Crate vcf_rider [] [src]

vcf_rider: a library to efficiently compute score on individual genomes starting from vcf files

The idea behind vcf_rider is to exploit the fact that polymorphisms are rare. If one needs to compute a sequence based score (i.e. CpG/CG content, number of PWM hits, number of miRNA seeds, Total Binding Affinity) that can be computed on defined and independent windows it is not needed to reconstruct every individual genome and then compute the scores separatedly. vcf_rider is able to compute scores on windows that are the same for all individuals only once. Even for polymorphic subsequences it computes the scores only for the number of extant sequences and correctly assigns them to different individuals. Scores for different windows can be put together in different ways - right now they are only summed but extending the lib to perform different actions should be easy via a new configuration in ther RiderParameters struct.

Re-exports

extern crate std as std;
extern crate bio;
extern crate rust_htslib;
extern crate itertools;
extern crate bit_vec;
use std::prelude::v1::*;

Modules

fasta

The module used for reading the fasta file representing the genome of interest. Right now it should contain a single chromosome to be used with vcf_rider. The id of the fasta should be the same used in the vcf file and with genomic regions represented in the used bed.

indel

Module needed to correctly manage indels when computing scores.
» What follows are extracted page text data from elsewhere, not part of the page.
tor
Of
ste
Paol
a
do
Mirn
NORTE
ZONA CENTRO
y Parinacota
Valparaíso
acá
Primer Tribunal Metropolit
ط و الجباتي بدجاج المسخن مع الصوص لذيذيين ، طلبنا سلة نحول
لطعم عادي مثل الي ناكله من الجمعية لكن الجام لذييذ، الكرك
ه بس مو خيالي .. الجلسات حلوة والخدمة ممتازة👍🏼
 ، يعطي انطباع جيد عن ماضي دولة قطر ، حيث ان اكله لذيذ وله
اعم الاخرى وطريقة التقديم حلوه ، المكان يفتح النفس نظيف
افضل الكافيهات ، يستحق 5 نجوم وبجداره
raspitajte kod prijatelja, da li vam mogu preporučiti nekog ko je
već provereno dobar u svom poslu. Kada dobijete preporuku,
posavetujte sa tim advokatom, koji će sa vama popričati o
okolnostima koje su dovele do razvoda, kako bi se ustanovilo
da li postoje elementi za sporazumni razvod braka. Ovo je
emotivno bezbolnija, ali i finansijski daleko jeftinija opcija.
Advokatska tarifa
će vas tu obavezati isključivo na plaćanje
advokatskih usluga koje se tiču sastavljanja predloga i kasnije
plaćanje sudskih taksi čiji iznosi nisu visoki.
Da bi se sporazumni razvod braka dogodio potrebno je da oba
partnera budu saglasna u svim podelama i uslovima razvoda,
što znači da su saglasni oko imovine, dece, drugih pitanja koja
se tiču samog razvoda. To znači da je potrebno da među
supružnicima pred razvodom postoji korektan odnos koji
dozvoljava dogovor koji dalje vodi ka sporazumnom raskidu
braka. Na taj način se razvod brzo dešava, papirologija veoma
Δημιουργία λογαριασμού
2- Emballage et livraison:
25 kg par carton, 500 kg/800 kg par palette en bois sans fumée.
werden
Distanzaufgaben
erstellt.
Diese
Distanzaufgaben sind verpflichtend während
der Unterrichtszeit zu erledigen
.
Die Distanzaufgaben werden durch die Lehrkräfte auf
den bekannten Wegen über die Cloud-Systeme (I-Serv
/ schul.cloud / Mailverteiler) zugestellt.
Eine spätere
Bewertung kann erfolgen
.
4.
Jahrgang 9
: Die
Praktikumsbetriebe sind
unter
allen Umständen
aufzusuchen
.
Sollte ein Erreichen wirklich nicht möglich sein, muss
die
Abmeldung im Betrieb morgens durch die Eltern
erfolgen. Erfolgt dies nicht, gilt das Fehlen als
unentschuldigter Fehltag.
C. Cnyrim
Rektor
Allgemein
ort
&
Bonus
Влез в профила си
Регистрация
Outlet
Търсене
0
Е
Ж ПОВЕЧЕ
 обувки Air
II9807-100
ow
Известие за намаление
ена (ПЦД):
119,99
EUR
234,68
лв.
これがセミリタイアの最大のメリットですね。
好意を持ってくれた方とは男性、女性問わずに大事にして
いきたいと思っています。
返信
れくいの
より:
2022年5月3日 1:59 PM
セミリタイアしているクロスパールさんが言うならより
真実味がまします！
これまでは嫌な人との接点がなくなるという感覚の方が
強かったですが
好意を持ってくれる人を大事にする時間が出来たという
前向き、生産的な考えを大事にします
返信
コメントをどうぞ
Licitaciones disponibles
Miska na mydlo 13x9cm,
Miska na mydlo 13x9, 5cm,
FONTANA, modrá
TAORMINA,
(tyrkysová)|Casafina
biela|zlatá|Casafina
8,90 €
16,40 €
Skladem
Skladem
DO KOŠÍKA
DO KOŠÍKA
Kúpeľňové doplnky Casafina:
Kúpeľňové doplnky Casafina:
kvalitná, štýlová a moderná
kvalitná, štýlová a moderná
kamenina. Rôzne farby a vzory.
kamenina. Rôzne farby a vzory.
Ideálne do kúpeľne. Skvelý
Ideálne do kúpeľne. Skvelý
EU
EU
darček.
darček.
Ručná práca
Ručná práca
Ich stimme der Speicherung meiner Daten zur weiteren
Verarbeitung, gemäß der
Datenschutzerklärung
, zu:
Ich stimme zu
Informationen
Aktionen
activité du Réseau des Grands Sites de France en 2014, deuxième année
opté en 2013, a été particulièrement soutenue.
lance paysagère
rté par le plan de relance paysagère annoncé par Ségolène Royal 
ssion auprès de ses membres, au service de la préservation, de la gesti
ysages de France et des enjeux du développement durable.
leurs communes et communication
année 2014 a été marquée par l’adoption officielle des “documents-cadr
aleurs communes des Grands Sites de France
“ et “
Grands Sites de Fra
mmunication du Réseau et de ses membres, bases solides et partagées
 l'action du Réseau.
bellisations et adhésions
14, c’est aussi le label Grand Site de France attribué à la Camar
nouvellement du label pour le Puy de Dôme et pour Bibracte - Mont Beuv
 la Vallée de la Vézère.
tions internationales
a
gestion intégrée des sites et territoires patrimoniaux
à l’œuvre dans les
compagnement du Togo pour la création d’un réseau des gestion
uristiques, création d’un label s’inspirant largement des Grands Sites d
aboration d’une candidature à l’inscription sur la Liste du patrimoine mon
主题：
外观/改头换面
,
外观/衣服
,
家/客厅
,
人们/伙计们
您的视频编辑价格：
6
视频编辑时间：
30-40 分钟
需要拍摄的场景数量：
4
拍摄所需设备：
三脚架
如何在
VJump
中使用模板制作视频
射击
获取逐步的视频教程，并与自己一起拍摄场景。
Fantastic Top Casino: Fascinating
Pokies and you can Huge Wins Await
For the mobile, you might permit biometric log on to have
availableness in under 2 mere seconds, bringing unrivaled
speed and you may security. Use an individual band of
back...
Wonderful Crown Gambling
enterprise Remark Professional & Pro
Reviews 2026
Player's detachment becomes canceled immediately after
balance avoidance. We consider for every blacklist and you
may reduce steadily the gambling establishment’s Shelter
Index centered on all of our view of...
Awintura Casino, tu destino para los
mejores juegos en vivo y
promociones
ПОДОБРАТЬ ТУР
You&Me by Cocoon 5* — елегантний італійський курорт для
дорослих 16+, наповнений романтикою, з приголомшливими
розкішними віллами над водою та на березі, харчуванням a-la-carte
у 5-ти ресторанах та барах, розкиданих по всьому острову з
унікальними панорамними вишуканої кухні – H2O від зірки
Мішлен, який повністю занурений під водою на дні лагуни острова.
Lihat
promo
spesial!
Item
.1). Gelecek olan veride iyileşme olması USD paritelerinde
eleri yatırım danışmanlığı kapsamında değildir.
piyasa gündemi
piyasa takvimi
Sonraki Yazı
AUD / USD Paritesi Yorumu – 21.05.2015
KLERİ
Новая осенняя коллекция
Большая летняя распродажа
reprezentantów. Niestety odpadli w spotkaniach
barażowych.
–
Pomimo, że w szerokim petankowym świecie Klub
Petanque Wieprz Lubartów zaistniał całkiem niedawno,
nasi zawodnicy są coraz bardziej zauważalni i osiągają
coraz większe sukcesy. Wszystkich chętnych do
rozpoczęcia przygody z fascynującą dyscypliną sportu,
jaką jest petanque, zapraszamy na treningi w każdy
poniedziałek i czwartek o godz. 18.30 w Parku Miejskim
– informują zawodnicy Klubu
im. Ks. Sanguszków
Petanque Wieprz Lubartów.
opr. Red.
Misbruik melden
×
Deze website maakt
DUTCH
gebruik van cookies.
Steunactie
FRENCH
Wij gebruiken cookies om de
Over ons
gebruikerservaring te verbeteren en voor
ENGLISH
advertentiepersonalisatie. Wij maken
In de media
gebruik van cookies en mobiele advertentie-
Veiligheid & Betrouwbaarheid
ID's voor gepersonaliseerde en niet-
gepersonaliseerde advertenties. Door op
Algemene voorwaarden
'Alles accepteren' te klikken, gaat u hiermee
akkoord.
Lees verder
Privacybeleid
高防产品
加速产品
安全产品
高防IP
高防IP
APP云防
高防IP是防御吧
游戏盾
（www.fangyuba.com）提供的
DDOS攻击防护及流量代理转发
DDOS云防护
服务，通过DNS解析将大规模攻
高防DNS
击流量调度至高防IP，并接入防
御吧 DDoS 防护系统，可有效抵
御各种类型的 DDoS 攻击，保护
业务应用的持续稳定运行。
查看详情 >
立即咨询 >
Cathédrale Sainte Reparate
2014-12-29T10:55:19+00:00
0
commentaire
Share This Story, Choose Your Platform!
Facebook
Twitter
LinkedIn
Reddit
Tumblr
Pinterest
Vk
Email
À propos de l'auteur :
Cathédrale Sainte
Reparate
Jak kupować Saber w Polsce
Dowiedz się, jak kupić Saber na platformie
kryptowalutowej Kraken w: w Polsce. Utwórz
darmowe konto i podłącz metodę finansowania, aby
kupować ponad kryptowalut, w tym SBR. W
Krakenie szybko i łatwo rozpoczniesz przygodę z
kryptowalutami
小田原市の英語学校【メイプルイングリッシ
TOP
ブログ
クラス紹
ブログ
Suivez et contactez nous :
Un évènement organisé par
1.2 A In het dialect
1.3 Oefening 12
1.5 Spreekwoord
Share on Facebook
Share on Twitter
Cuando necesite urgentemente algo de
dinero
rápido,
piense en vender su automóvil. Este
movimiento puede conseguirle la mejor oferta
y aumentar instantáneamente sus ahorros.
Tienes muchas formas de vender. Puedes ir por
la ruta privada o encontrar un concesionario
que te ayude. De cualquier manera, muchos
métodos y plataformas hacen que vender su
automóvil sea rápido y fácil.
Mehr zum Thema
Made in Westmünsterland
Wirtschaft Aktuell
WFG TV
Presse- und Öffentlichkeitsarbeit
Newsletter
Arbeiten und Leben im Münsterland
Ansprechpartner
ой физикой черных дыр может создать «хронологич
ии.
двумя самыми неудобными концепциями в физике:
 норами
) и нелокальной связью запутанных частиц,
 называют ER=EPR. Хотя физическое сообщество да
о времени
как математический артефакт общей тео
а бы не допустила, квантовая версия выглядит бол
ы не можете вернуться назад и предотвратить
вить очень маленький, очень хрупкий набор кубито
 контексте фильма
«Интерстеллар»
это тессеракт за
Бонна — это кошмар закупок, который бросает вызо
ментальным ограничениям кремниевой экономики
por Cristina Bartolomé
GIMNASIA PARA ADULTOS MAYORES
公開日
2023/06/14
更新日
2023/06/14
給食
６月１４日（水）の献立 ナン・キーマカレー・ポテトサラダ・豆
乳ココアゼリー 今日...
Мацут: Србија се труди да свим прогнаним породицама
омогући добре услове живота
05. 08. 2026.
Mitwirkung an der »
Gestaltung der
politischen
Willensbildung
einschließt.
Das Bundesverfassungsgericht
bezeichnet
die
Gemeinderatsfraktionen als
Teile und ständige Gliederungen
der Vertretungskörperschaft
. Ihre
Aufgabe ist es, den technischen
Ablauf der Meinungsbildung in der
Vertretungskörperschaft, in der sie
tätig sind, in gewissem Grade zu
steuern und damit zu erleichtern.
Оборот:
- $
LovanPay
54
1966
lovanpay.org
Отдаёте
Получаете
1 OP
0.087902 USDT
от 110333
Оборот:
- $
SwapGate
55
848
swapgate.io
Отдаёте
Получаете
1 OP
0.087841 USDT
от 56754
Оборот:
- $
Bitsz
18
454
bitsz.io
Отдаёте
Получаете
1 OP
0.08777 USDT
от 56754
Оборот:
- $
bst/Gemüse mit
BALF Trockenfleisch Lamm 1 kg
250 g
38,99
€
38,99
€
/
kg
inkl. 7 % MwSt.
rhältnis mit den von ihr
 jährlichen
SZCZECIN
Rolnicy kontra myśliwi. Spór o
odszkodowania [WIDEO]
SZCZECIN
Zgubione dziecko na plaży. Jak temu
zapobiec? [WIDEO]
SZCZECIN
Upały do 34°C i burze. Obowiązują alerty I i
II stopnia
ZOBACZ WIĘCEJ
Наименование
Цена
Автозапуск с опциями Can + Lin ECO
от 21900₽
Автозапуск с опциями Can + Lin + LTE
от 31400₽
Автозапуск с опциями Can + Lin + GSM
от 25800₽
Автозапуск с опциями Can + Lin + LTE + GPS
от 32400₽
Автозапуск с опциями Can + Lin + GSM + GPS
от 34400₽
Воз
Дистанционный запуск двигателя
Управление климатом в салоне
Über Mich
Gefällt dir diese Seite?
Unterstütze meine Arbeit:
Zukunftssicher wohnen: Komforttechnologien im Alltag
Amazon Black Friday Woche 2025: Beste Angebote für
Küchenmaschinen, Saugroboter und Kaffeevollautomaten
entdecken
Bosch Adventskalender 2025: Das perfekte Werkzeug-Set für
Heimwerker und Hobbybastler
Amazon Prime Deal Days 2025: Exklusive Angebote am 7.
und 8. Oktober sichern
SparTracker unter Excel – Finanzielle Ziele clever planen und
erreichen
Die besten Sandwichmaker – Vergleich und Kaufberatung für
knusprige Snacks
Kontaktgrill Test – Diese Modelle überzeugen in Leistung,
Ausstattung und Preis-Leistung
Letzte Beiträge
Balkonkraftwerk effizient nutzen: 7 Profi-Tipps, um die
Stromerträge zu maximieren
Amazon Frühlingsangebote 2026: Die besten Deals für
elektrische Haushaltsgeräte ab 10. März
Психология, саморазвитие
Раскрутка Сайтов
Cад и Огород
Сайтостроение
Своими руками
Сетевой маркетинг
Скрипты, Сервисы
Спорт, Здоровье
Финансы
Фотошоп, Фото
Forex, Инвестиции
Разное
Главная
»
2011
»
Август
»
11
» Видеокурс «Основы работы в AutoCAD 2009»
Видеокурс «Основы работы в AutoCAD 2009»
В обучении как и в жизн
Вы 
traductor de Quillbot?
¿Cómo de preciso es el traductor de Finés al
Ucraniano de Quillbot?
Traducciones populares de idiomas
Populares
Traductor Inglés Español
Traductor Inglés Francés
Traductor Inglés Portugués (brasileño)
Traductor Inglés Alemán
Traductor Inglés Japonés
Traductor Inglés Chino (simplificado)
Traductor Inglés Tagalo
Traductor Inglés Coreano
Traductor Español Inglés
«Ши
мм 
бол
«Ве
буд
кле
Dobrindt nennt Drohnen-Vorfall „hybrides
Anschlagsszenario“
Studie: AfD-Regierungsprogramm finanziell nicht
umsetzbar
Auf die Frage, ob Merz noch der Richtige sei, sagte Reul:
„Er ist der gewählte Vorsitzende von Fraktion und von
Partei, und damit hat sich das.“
Indels represent a problem because they make genomes of different individuals 'out of phase' and force us to divide them in different groups.

mirna
mutations

Module able to load mutations from a vcf file.

pwm

Module representing Positional Weight Matrixes and that is able to compute their score on a given sequence.

rider

Main module of vcf_rider, its function get_scores is the entry point of the whole analysis.